# TASK OBJECTIVE
A verbatim copy of the line containing "CALENDRIER DE LA" and all lines after it, up to and including the final line of the records, is the only acceptable output.

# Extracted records
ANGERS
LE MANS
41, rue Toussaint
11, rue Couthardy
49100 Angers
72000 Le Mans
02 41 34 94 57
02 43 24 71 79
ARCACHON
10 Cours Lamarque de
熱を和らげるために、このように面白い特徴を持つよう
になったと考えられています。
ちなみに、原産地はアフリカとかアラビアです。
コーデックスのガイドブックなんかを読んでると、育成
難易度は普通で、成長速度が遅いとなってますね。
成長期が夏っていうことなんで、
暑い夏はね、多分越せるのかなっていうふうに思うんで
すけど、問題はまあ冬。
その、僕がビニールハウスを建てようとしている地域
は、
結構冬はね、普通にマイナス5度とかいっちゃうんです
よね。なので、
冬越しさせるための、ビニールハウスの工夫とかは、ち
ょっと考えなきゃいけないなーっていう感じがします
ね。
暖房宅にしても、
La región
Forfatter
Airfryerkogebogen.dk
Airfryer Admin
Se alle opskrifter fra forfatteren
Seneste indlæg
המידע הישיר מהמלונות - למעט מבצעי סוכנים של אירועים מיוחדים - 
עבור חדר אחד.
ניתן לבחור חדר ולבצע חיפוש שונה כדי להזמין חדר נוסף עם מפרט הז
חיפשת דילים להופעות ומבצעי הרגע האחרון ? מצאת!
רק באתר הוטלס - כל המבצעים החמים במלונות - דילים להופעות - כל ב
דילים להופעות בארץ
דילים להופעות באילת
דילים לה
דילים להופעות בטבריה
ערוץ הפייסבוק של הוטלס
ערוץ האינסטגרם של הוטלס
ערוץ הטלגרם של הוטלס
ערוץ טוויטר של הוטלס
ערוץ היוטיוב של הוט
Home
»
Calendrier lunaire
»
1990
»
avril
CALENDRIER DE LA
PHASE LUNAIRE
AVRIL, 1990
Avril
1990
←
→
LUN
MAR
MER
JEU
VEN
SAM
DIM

# SOLVED PROBLEM
CALENDRIER DE LA
PHASE LUNAIRE
AVRIL, 1990
Avril
1990
←
→
LUN
MAR
MER
JEU
VEN
SAM
DIM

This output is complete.